One of the sentences that I liked from the reading was in the beginning of the article.
According to Cai (1998), multicultural literature is a critical component of this movement, a
tool that can be used to reach its goal: diversity and equity in education (p. 318) (Oswald &
Smolen, 2). The reason that I liked this quote so much is because this is one of my values for
my classroom when I become a teacher. I want my classroom to show equality and I want
everyone in my classroom to have respect for one another. I want people to treat others the way
they would want to be treated. Everyone is different; which is what makes each individual
unique.
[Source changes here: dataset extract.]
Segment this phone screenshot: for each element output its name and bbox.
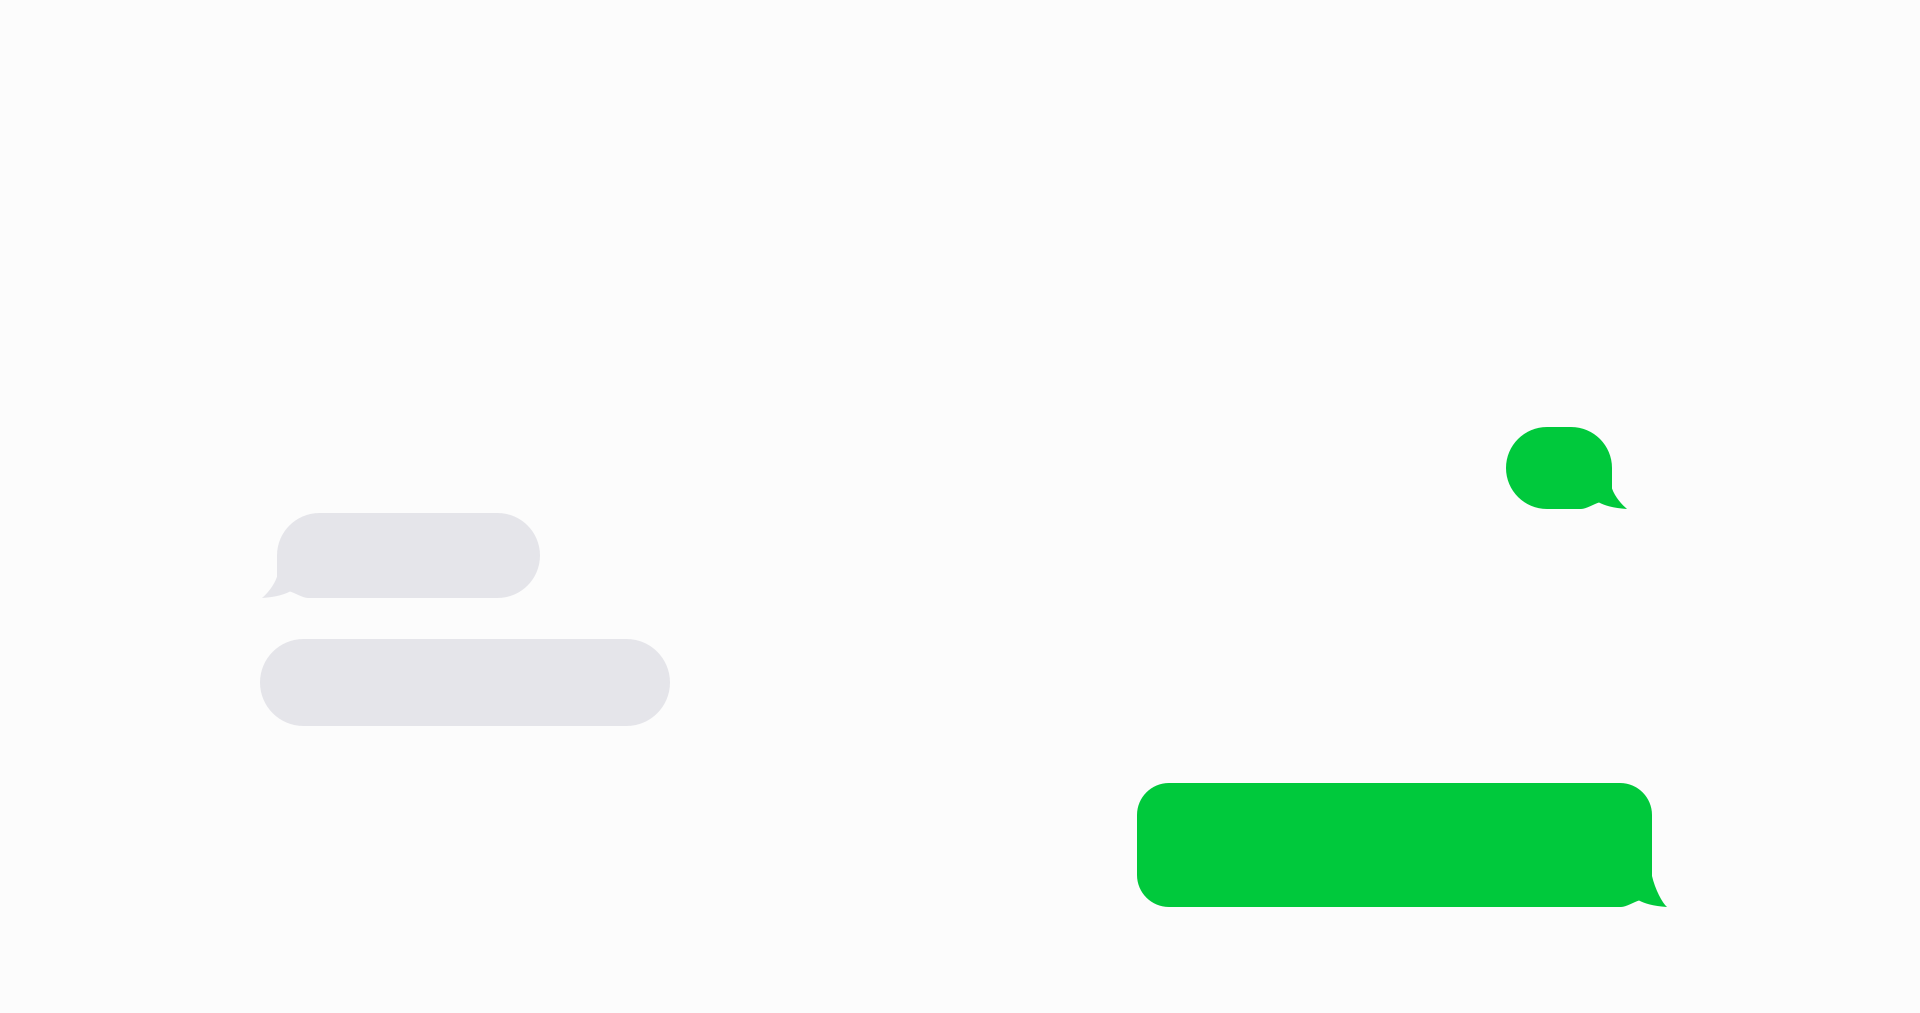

Each childs look, attitude, interests, etc. makes the classroom the way it is and creates
the classroom environment.
Another sentence that I liked from the reading was from the Criteria for Selection of
Multicultural Literature section from the reading. Once purpose is established, it is important
for educators to be acquainted with criteria to determine honesty, authenticity, and quality in
multicultural literature (Oswald & Smolen, 3). I like this quote because teachers should be

enforcing equality and kindness in the classroom. Teachers want their students to feel like they
are in a safe and comfortable environment. If the children feel like they are being judged or they
feel out of place, then they will not be motivated or willing to come to school. We want everyone
to feel welcome in the classroom and to have the children feel like they belong in school.
From the reading, I am curious to know why authors write about other cultures beyond
their own. How can an author possibly know about a culture if they are not part of the religion or
from that country? Maybe if they lived in that country for a short period of time, then I could see
how they could write about it. But without experiencing a specific place or a group of people for
themselves, then how can they possibly be considered an expert on that culture in order to write
about it?

Work Cited Page


Cai, M. (1998). Multiple definitions of multicultural literature: Is the debate really just ivory
tower bickering? The New Advocate. 11(4), 311-324.
Smolen, L. A., & Oswald, R. A. (Eds.). (2010). Multicultural Literature and Response:
Affirming Diverse Voices: Affirming Diverse Voices. Santa Barbara, CA: ABC-CLIO.